3. to eat fish is structurally not an NP

It has at its head the verb eat. Note we can drop out fish with no problem. But, if we drop out eat, there is a significant change in meaning - one where fish is no longer a noun.

The cat likes to eat.

The cat likes to fish.

Noun phrases all take a standard set of modifiers including determiners (a, the, many, all, etc.) and adjectives. To-infinitivals do not allow these.

The cat likes all small fish.

*The cat likes all small to eat fish.

*The cat likes to all small eat fish.

The cat likes to eat all small fish.

4. The possibility of being the reference of a pronoun does not make something a noun

The argument that anything that can be referenced (or replaced) by a pronoun is itself a noun, is simplistic and does not stand up to serious consideration.

All of the following can be referenced (or replaced) with a pronoun.
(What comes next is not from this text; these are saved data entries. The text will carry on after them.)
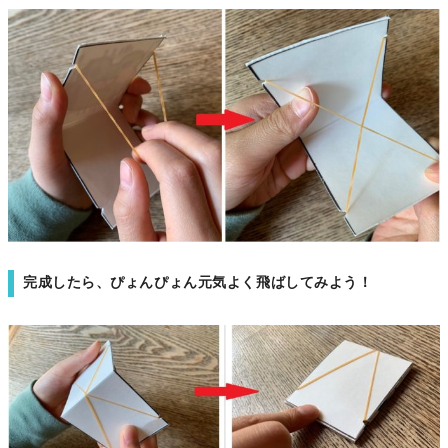
完成したら、ぴょんぴょん元気よく飛ばしてみよう！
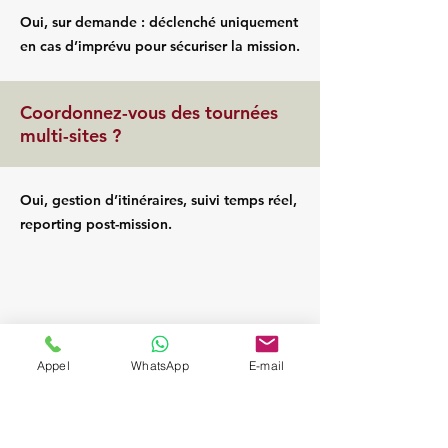
Oui, sur demande : déclenché uniquement
en cas d’imprévu pour sécuriser la mission.
Coordonnez-vous des tournées
multi-sites ?
Oui, gestion d’itinéraires, suivi temps réel,
reporting post-mission.
Appel
WhatsApp
E-mail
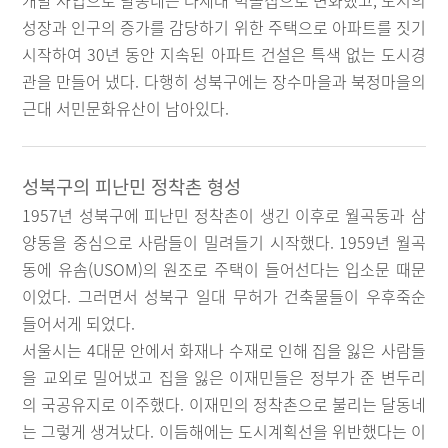
개발 사업으로 달동네는 다세대 벽돌집으로 변화했고, 도시의
성장과 인구의 증가를 감당하기 위한 주택으로 아파트를 짓기
시작하여 30년 동안 지속된 아파트 건설은 특색 없는 도시경
관을 만들어 냈다. 다행히 성북구에는 장수마을과 북정마을의
근대 서민문화유산이 남아있다.
성북구의 피난민 정착촌 형성
1957년 성북구에 피난민 정착촌이 생긴 이후로 월곡동과 삼
양동을 중심으로 사람들이 밀려들기 시작했다. 1959년 월곡
동에 유솜(USOM)의 원조로 주택이 들어선다는 입소문 때문
이었다. 그러면서 성북구 일대 무허가 건축물들이 우후죽순
들어서게 되었다.
서울시는 4대문 안에서 화재나 수재로 인해 집을 잃은 사람들
을 교외로 밀어냈고 집을 잃은 이재민들은 정부가 준 변두리
의 국공유지로 이주했다. 이재민의 정착촌으로 불리는 달동네
는 그렇게 생겨났다. 이듬해에는 도시계획선을 위반했다는 이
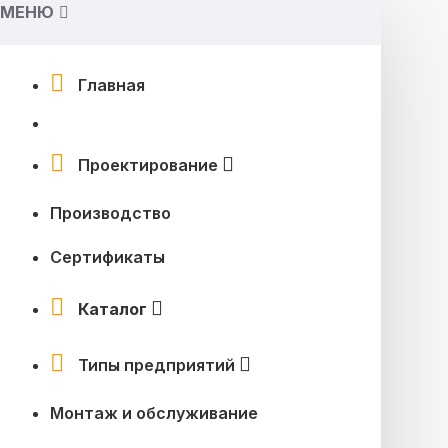
МЕНЮ
Главная
Проектирование
Производство
Сертификаты
Каталог
Типы предприятий
Монтаж и обслуживание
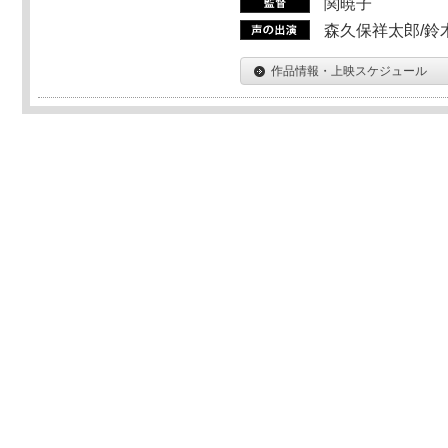
関暁子
森久保祥太郎/鈴
作品情報・上映スケジュール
Given their diverse internal structures and distributions, almost no one would claim them all to belong to a single category 'noun'.

I exercise for twenty mintues every morning. [main clause]

It keeps me healthy.

He recommended to exercise for twenty minutes every morning. [to-infinitival clause]

Doing that helped me recover.

We started exercising for twenty minutes every morning. [gerund-participial clause]

We kept this up for two years.

Bob asked whether I exercise for twenty minutes every morning. [interrogative content clause]

It was an easy question to answer.

Steve told me what a healthy habit exercising for twenty minutes every morning is. [exclamative content clause]

It really surprised me!


'To eat fish' cannot possibly be the object of 'like', and is not a noun phrase. Any source claiming otherwise is ignoring the clear syntactic facts enumerated above.

The proper analysis for the structure of this clause is presented in BillJ's answer.

As the original question does ask whether 'like to eat fish' is the object, the same arguments apply for that as well.